The Idiot’s Guide to Writing an Idiot’s Guide
Find a niche subject, one that no one’s written about before.
Get some experience in the field, enough to get your foot in the door.
Condense the main activities of the subject to a one-page list.
Voilà! You have your contents page.
Now write an extensive bibliography
of related titles that you never actually read, except for, well, the titles,
contents, first page, indices, and anything in bold that might have looked vital.
Now that’s the majority of the book written.
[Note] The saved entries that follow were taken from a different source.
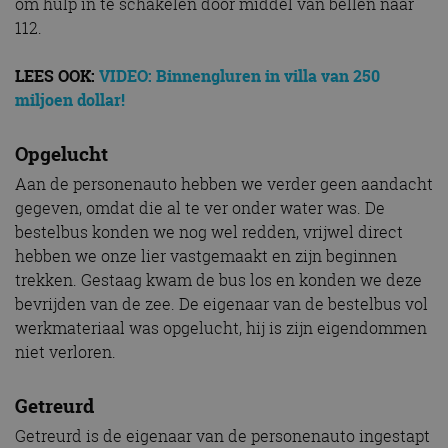
om hulp in te schakelen door middel van bellen naar
112.
LEES OOK:
VIDEO: Binnengluren in villa van 250
miljoen dollar!
Opgelucht
Aan de personenauto hebben we verder geen aandacht
gegeven, omdat die al te ver onder water was. De
bestelbus konden we nog wel redden, vrijwel direct
hebben we onze lier vastgemaakt en zijn beginnen
trekken. Gestaag kwam de bus los en konden we deze
bevrijden van de zee. De eigenaar van de bestelbus vol
werkmateriaal was opgelucht, hij is zijn eigendommen
niet verloren.
Getreurd
Getreurd is de eigenaar van de personenauto ingestapt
Well done!
Time to make this sandwich,
with a tedious repetitive writing style that you can fill the book with.
Now this middle section, or the ‘content’, is far less important;
the chances of anyone getting this far are more slender than, well… the content.
So employ your tedious repetitive writing style ad infinitum,
ensuring that you take great care to over-explain every single item,
and ensure you refer back constantly to everything that you’ve already written.
Chances are, if it’s obvious,
that it’ll neatly fit in
with your tedious repetitive writing style
on the subject matter
on which you are claiming some ‘expertise’ with reminders in each chapter
of your experience in the field
which will justify the purchase
to anyone who might have bought it.
To further validate your repeated
I am an expert in this field, honest! chorus,
use a thesaurus…
Look to find a source for greater vocabulary!
Try to extend your lexicon!
Attempt to increase the wordlist that you utilise!
Remember your idiot reader is the type of person who will let a text wash over them rather than scrutinise or analyse.
Give them something to help visualise.
Drop in an illustrated quote from a famous Greek thinker like Euripides or Aristotle,
one which adds some gravitas to what is essentially inane filler twaddle.
This is an idiot’s guide, so remember to:
repeat,
repeat,
repeat.
The language should be simple.
The sentences short.
And remember this is an idiot’s guide, so:
repeat,
repeat,
repeat.
Do: Include a dos and don’ts list.
Don’t: Have too much narrative text that isn’t separated.
Do: Separate large blocks of text.
Don’t: Not have a dos and don’ts list.
Do: Repeat the dos and don’ts list with a summary.
Don’t: Not repeat the dos and don’ts with a summary.
The dos and don’ts list should then be summarised with a small piece of narrative text.
Once again, the sentences should be short.
The midsection of each chapter should employ language that is full of vacuous diction, words and phrases that can be seen on the page but don’t really register in the brain; sentences that are so long, that have
so many clauses (the majority completely unnecessary) that they fill up the chapters nicely, because, remember, you are writing for idiots with only a passing interest in the subject, so these sentences should only come in the middle of paragraphs, where the reader won’t notice that they are excessively long; this way it’ll appear to the reader that they are being presented with a lot of information, getting value for money, and reading a text that has had a lot of effort put into making it comprehensive.
Final sentences can be short.
•Split up the text with bullet points
•Take up a lot of space on the page with bullet points
•Fill up the book with bullet points
At the end of every chapter say exactly the same thing in a summary section, in a different font, so that the reader knows at a glance that a summary is happening.
Include a dos and don’ts summary using bullet points.
Remember this is an idiot’s guide, so repeat, repeat, repeat,
repeat, repeat, repeat,
repeat, repeat, repeat,
repeat, repeat, repeat,
repeat, repeat, repeat,
repeat, repeat, repeat,
repeat, repeat, repeat.
In conclusion, if you have little or no imagination, have barely a trace of integrity, care not for artistry, are motivated solely by the making of money, then why not waste your life, the small amount of writing skill that you possess, the world’s natural resources, and your gullible readers’ time by penning the perfect idiot’s guide?